The crew of the space shuttle Atlantis took this picture of the International Space Station after leaving it in July 2011. Atlantis was the last shuttle to visit the station, which was first launched in 1998 and built by a partnership of 16 nations.
The crew of the space shuttle Endeavour initiates the station’s first assembly sequence in 1998. The International Space Station includes several large modules, each launched separately and connected in space by astronauts.
The Zarya control module, on the left with the solar panels, floats above Earth with its newly attached Unity module after the first assembly sequence in December 1998.
The first crew of the International Space Station, seen on board in December 2000. From the left are cosmonaut Yuri P. Gidzenko, astronaut William M. Shepherd and cosmonaut Sergei K. Krikalev.
The Endeavour crew installs the first set of U.S. solar arrays on the station in 2000.

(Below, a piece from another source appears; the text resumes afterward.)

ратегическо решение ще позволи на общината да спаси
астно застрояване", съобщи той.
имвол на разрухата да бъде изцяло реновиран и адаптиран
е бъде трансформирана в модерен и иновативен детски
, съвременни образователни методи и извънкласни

In March 2001, a space shuttle delivered the station’s second crew and brought the first one home. It also brought Leonardo, the station’s first Multi-Purpose Logistics Module, to the station. Leonardo carried supplies and equipment.
In September 2006, the space shuttle Atlantis docked with the space station, delivering solar wings and a new truss.
The space shuttle Discovery leaves the space station in March 2008 after its crew successfully delivered and installed the Japanese-built Kibo lab.
The unmanned SpaceX Dragon spacecraft connects to the space station in May 2012. It was the first private spacecraft to successfully reach an orbiting space station.
An unmanned Russian cargo craft disconnects from the space station in April 2013. The station relies heavily on ships to bring up supplies.
Commander Koichi Wakata of the Japan Aerospace Exploration Agency peers out of the space station’s Cupola observatory on April 27. The Cupola is a dome-shaped module that allows station crew members to observe and guide activities outside the station.
A Russian Soyuz spacecraft is docked with the space station on May 5. Since the U.S. shuttle program ended in 2011, all crew members are ferried to and from the space station on Russian rockets.
A Soyuz spacecraft is seen on May 13 as it lands in Kazakhstan with Wakata and other members of the his Expedition 39 crew.